Table 9. Maximum acceleration (South-North church).

Construction Phase	Max Acceleration (g)
	1st	2nd	3rd	Avg.
Frame completion	0.060	0.079	0.087	0.075
Cladding completion	0.023	0.029	0.038	0.030

.

The average maximum acceleration after framing completion for the Sangsoo-dong building was 0.0163 g on the second floor and 0.0170 g on the third floor. The average maximum acceleration after cladding completion was 0.0089 g on the second floor and 0.0089 g on the third floor.

The average maximum acceleration after framing completion for the South-North church was 0.075 g, and the average maximum acceleration of the slab after cladding completion was 0.030 g.

Comparing the measured maximum acceleration results after framing completion and the completion of the construction, the values decreased by approximately 40–60% due to the influence of cladding.

It has been illustrated that non-structural elements can have significant effects on the dynamic responses of the floor systems of buildings; evidence for such effects was observed in determining the dynamic parameters of both slender floor systems [26,27] and traditional concrete floor systems, as detailed [28].

The time-series waveform graphs corresponding to framing completion and the completion of the construction of the South-North church are shown in Figure 14 and Figure 15, and those of the Sangsoo-dong building are shown in Figure 16 and Figure 17.

The vibration evaluation of the iFLASH system was conducted using the guidelines for the evaluation of habitability regarding building vibration [11] and the ISO 2631-211 vibration evaluation standard [29].

5.2. Guidelines for the Evaluation of Habitability

The guidelines for the evaluation of habitability [11] for the three categories of vibration are shown in

Table 10. Japanese guidelines [11].

Vibration Type	Details
1	Floor affected by continuous or intermittent vibration
2	Floor with low damping characteristics affected by impact vibration, damping ratio under 3%
3	Floor with high damping characteristics affected by impact vibration, damping ratio between 3 and 6%

. The classification of the grades of the allowable vibration range (from V-0.75 to V-30) according to the purpose of the building is shown in

Table 11. Natural frequency and maximum acceleration [11].

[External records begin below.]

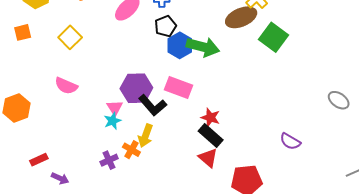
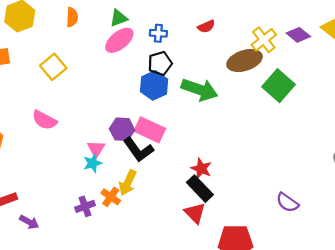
blue hexagon: (180, 45) -> (154, 85), moved
purple hexagon: (136, 88) -> (122, 129), size x0.7
pink rectangle: (178, 88) -> (150, 130), moved

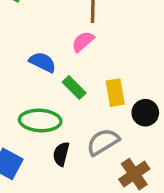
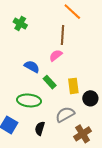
black semicircle: (61, 154) -> (40, 128), moved

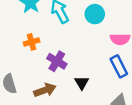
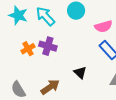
purple cross: (57, 61) -> (48, 46), moved

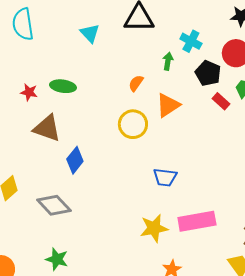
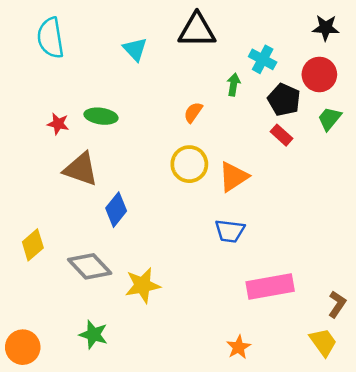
red rectangle: (221, 101) -> (281, 135), moved
orange triangle: (168, 105) -> (234, 177), moved
yellow star: (154, 228) -> (143, 285), moved

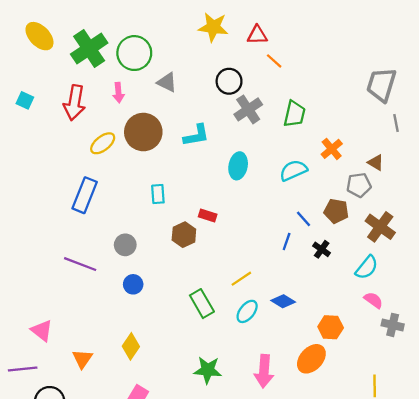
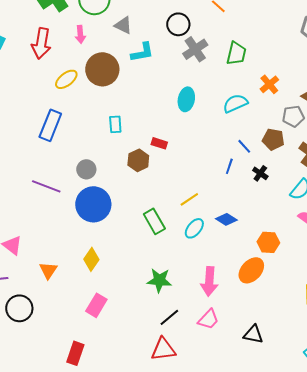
cyan L-shape: (196, 135) -> (142, 52), moved
blue circle: (133, 284) -> (93, 204), size x2.0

Grade According to Building Type		Vibration Type 1			Vibration Type 2	Vibration Type 3
Building Practicability		Grade I	Grade II	Grade III	Grade III	Grade III
Housing	Dining, bedroom	V-0.75	V-1.5	V-3	V-5	V-10
Office	Meeting room	V-1.5	V-3	V-5	V-10	V-30
	General office	V-3	V-5	Approximately V-5	Approximately V-10	Approximately V-30

. The walking load was evaluated based on the vibration type 1 (floor affected by continuous or intermittent vibration).

The maximum acceleration in the case of the South-North church was higher than that of the Sangsoo-dong building, which used the same iFLASH system because the three sides of the South-North church were fixed and one side was free due to the installation of stairs (Figure 18). As there was no instruction or criteria for evaluating the vibration of the stairs, the vibrational distribution of the steel frame stairs based on the AIJ vibration criteria was applied (Figure 19).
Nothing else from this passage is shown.